§ **WHAT IS EXPECTED**
What you return should be the entries, unchanged, without their pictures.

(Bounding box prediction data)
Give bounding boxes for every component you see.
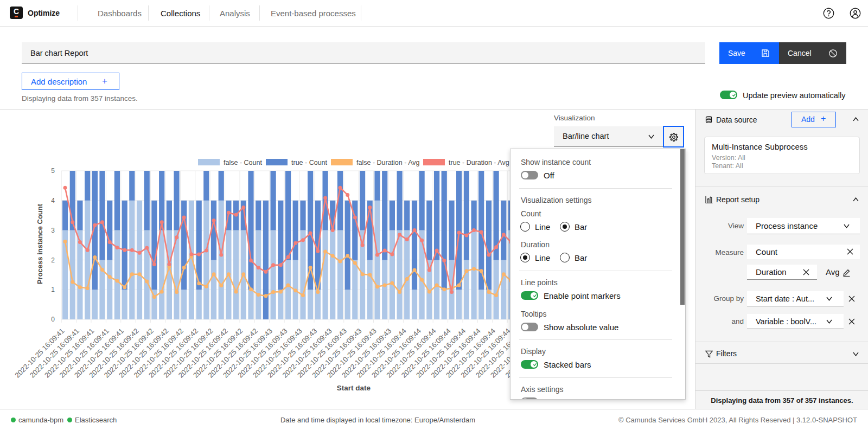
svg-text:5: 5 (51, 167, 55, 175)
svg-text:true - Duration - Avg: true - Duration - Avg (449, 159, 509, 166)
svg-text:false - Duration - Avg: false - Duration - Avg (356, 159, 420, 166)
svg-text:1: 1 (51, 286, 55, 293)
svg-text:false - Count: false - Count (224, 159, 262, 166)
svg-text:true - Count: true - Count (291, 159, 328, 166)
svg-text:4: 4 (51, 197, 55, 204)
svg-text:Process instance Count: Process instance Count (36, 203, 44, 284)
svg-text:0: 0 (51, 316, 55, 323)
svg-text:Start date: Start date (337, 384, 371, 392)
svg-text:3: 3 (51, 227, 55, 234)
svg-text:2: 2 (51, 256, 55, 264)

§ **EXPECTED ANSWER**
Give bounding boxes for every component you see.
svg-text:5: 5 (51, 167, 55, 175)
svg-text:true - Duration - Avg: true - Duration - Avg (449, 159, 509, 166)
svg-text:false - Duration - Avg: false - Duration - Avg (356, 159, 420, 166)
svg-text:1: 1 (51, 286, 55, 293)
svg-text:false - Count: false - Count (224, 159, 262, 166)
svg-text:true - Count: true - Count (291, 159, 328, 166)
svg-text:4: 4 (51, 197, 55, 204)
svg-text:Process instance Count: Process instance Count (36, 203, 44, 284)
svg-text:0: 0 (51, 316, 55, 323)
svg-text:Start date: Start date (337, 384, 371, 392)
svg-text:3: 3 (51, 227, 55, 234)
svg-text:2: 2 (51, 256, 55, 264)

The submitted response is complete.